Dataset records
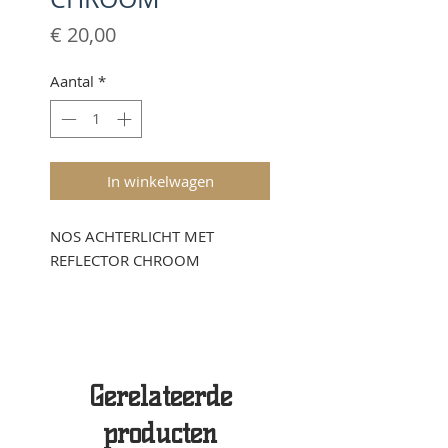
Prijs
€ 20,00
Aantal
*
In winkelwagen
NOS ACHTERLICHT MET
REFLECTOR CHROOM
Gerelateerde
producten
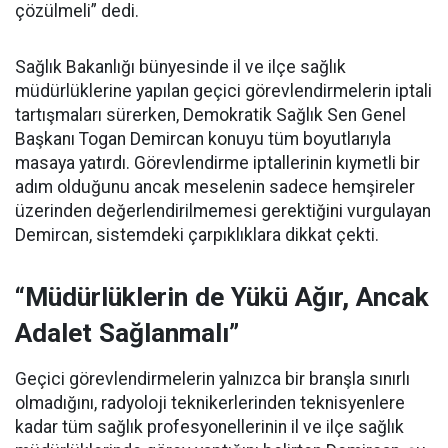
çözülmeli” dedi.
Sağlık Bakanlığı bünyesinde il ve ilçe sağlık
müdürlüklerine yapılan geçici görevlendirmelerin iptali
tartışmaları sürerken, Demokratik Sağlık Sen Genel
Başkanı Togan Demircan konuyu tüm boyutlarıyla
masaya yatırdı. Görevlendirme iptallerinin kıymetli bir
adım olduğunu ancak meselenin sadece hemşireler
üzerinden değerlendirilmemesi gerektiğini vurgulayan
Demircan, sistemdeki çarpıklıklara dikkat çekti.
“Müdürlüklerin de Yükü Ağır, Ancak
Adalet Sağlanmalı”
Geçici görevlendirmelerin yalnızca bir branşla sınırlı
olmadığını, radyoloji teknikerlerinden teknisyenlere
kadar tüm sağlık profesyonellerinin il ve ilçe sağlık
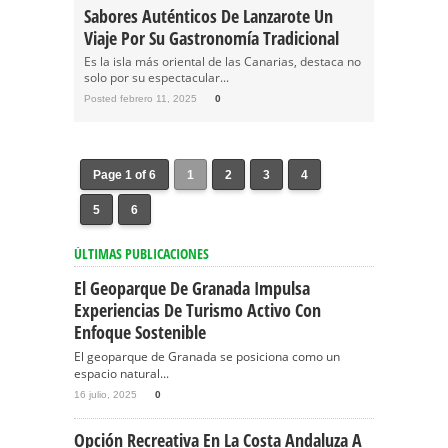
Sabores Auténticos De Lanzarote Un
Viaje Por Su Gastronomía Tradicional
Es la isla más oriental de las Canarias, destaca no
solo por su espectacular...
Posted febrero 11, 2025
0
Page 1 of 6
1
2
3
4
5
6
ÚLTIMAS PUBLICACIONES
El Geoparque De Granada Impulsa
Experiencias De Turismo Activo Con
Enfoque Sostenible
El geoparque de Granada se posiciona como un
espacio natural...
16 julio, 2025
0
Opción Recreativa En La Costa Andaluza A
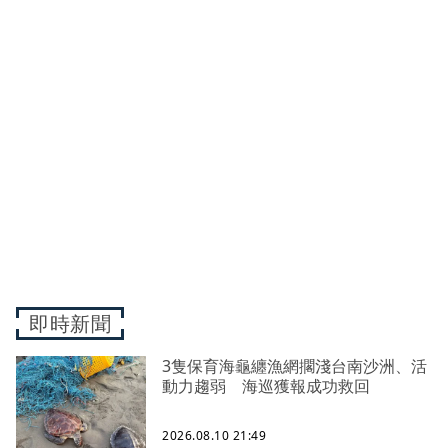
即時新聞
3隻保育海龜纏漁網擱淺台南沙洲、活
動力趨弱 海巡獲報成功救回
2026.08.10 21:49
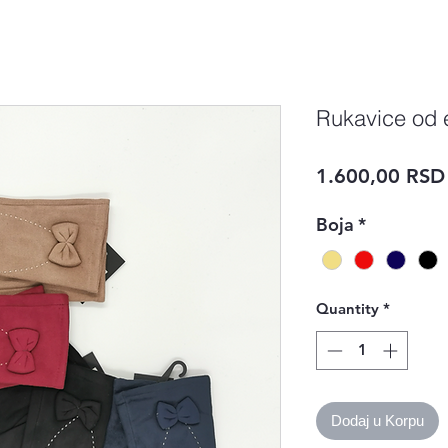
Rukavice od 
1.600,00 RSD
Boja
*
Quantity
*
Dodaj u Korpu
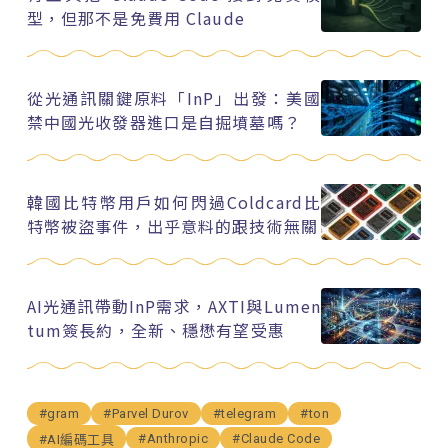
型，但那不是免費用 Claude
從光通訊關鍵原料「InP」出發：美國
禁中國光收發器進口是自掘墳墓嗎？
韓國比特幣用戶如何閃過Coldcard比
特幣被盜事件，出乎意料的跟技術無關
AI光通訊帶動InP需求，AXTI與Lumen
tum簽長約，全新、穩懋有望受惠
#gram
#Parvel Durov
#telegram
#ton
#Anthropic
#Claude Code
#AI編碼工具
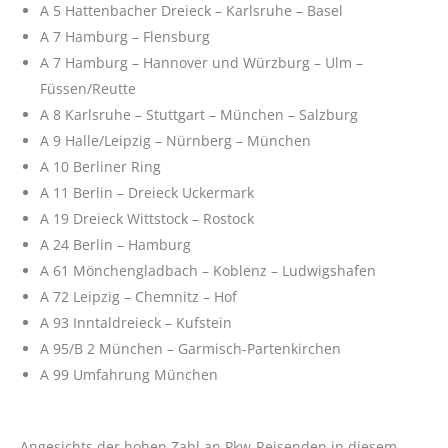
A 5 Hattenbacher Dreieck – Karlsruhe – Basel
A 7 Hamburg – Flensburg
A 7 Hamburg – Hannover und Würzburg – Ulm –
Füssen/Reutte
A 8 Karlsruhe – Stuttgart – München – Salzburg
A 9 Halle/Leipzig – Nürnberg – München
A 10 Berliner Ring
A 11 Berlin – Dreieck Uckermark
A 19 Dreieck Wittstock – Rostock
A 24 Berlin – Hamburg
A 61 Mönchengladbach – Koblenz – Ludwigshafen
A 72 Leipzig – Chemnitz – Hof
A 93 Inntaldreieck – Kufstein
A 95/B 2 München – Garmisch-Partenkirchen
A 99 Umfahrung München
Angesichts der hohen Zahl an Pkw-Reisenden in diesem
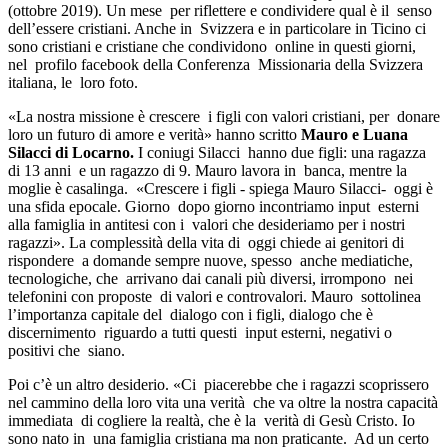
(ottobre 2019). Un mese per riflettere e condividere qual è il senso
dell’essere cristiani. Anche in Svizzera e in particolare in Ticino ci
sono cristiani e cristiane che condividono online in questi giorni,
nel profilo facebook della Conferenza Missionaria della Svizzera
italiana, le loro foto.
«La nostra missione è crescere i figli con valori cristiani, per donare
loro un futuro di amore e verità» hanno scritto
Mauro e Luana
Silacci di Locarno.
I coniugi Silacci hanno due figli: una ragazza
di 13 anni e un ragazzo di 9. Mauro lavora in banca, mentre la
moglie è casalinga. «Crescere i figli - spiega Mauro Silacci- oggi è
una sfida epocale. Giorno dopo giorno incontriamo input esterni
alla famiglia in antitesi con i valori che desideriamo per i nostri
ragazzi». La complessità della vita di oggi chiede ai genitori di
rispondere a domande sempre nuove, spesso anche mediatiche,
tecnologiche, che arrivano dai canali più diversi, irrompono nei
telefonini con proposte di valori e controvalori. Mauro sottolinea
l’importanza capitale del dialogo con i figli, dialogo che è
discernimento riguardo a tutti questi input esterni, negativi o
positivi che siano.
Poi c’è un altro desiderio. «Ci piacerebbe che i ragazzi scoprissero
nel cammino della loro vita una verità che va oltre la nostra capacità
immediata di cogliere la realtà, che è la verità di Gesù Cristo. Io
sono nato in una famiglia cristiana ma non praticante. Ad un certo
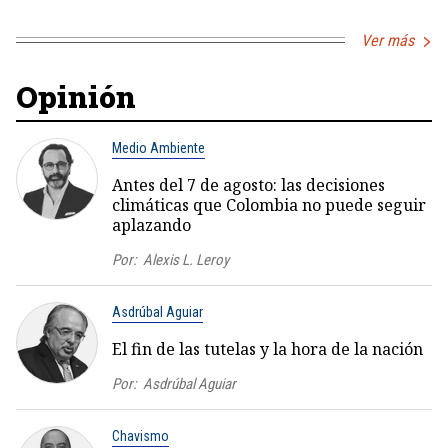
Ver más
Opinión
Medio Ambiente
Antes del 7 de agosto: las decisiones
climáticas que Colombia no puede seguir
aplazando
Por:
Alexis L. Leroy
Asdrúbal Aguiar
El fin de las tutelas y la hora de la nación
Por:
Asdrúbal Aguiar
Chavismo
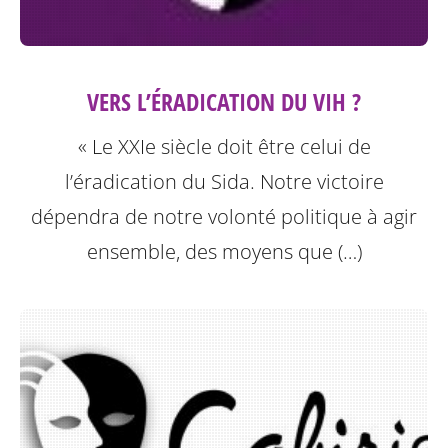
VERS L’ÉRADICATION DU VIH ?
« Le XXIe siècle doit être celui de
l’éradication du Sida. Notre victoire
dépendra de notre volonté politique à agir
ensemble, des moyens que (…)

_Action item_
Go through the data above and copy each line that holds the word "figli".

_Result below_
«La nostra missione è crescere i figli con valori cristiani, per donare
I coniugi Silacci hanno due figli: una ragazza
moglie è casalinga. «Crescere i figli - spiega Mauro Silacci- oggi è
l’importanza capitale del dialogo con i figli, dialogo che è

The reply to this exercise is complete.